Earlier this week, my theology professor said this phrase, cultural idolatry.  Immediately after he said it I scrambled to type it in my notes and write it by hand on my notebook.  Cultural idolatry.  Let it sink in.  Take a second and read it again: cultural idolatry.

Not only was the exact phrase I was looking for to describe the churched world I encounter.  It was also profoundly convicting.  Immediately I realized, if only the iceberg's tip, that I so easily fall prey to idolatry in this subtle though subversive form.  By the time I got home, I was reeling.  I couldn't sleep.  Until slumber took over, life began to unravel as the recognition of cultural idolatry showed itself all over.

Think of all the prejudices and preferences that have such weight in our lives, often rendering us impotent to the Gospel and to loving people as Christ has loved us.  I can think of the tension of tradition.  This is not to discredit the value of traditions.  But if those traditions prevent the church from worshiping in the Spirit or committing to the Word, then they are idolatrous and need to be removed.

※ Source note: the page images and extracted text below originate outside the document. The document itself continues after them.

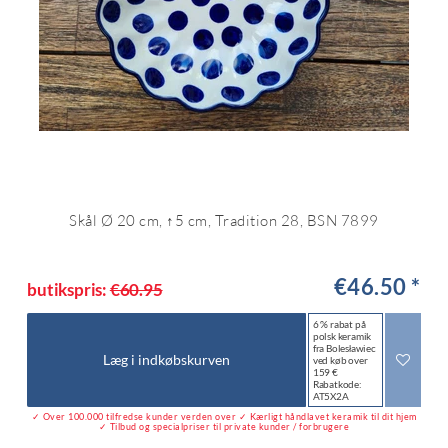
Skål Ø 20 cm, ↑5 cm, Tradition 28, BSN 7899
€46.50 *
butikspris:
€60.95
6 % rabat på
polsk keramik
fra Bolesławiec
Læg i indkøbskurven
ved køb over
159 €
Rabatkode:
AT5X2A
✓ Over 100.000 tilfredse kunder verden over ✓ Kærligt håndlavet keramik til dit hjem
✓ Tilbud og specialpriser til private kunder / forbrugere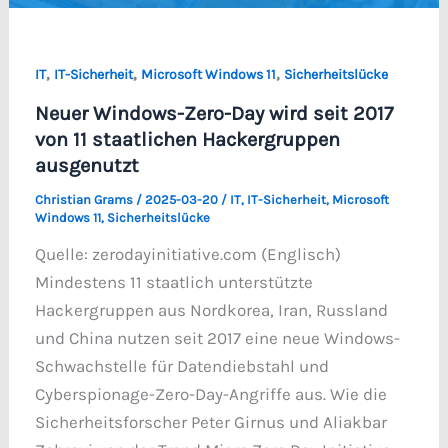
,
,
,
IT
IT-Sicherheit
Microsoft Windows 11
Sicherheitslücke
Neuer Windows-Zero-Day wird seit 2017
von 11 staatlichen Hackergruppen
ausgenutzt
Christian Grams
/
2025-03-20
/
IT
,
IT-Sicherheit
,
Microsoft
Windows 11
,
Sicherheitslücke
Quelle: zerodayinitiative.com (Englisch)
Mindestens 11 staatlich unterstützte
Hackergruppen aus Nordkorea, Iran, Russland
und China nutzen seit 2017 eine neue Windows-
Schwachstelle für Datendiebstahl und
Cyberspionage-Zero-Day-Angriffe aus. Wie die
Sicherheitsforscher Peter Girnus und Aliakbar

As a worship leader, I often run into the tension between genre preferences in worship music, as if God actually cared whether we played the organ or guitar!?!  This is idolatry, plain and simple.  Anytime we let our preferences dictate or hinder our freedom to worship God in all Spirit and truth or limit our energy and excitement for worshiping God Almighty, we are committing idolatry. There is no other way to put it.

As Christians, we need to be vigilant to expunge even any semblance of idolatry.  God's first commandment is a direction against idolatry.  We should, thus, take it seriously and acknowledge how easily idolatry, even cultural idolatry, can infiltrate the church.  Let us then always be on guard against cultural idolatry in its many pervasive and dangerous forms.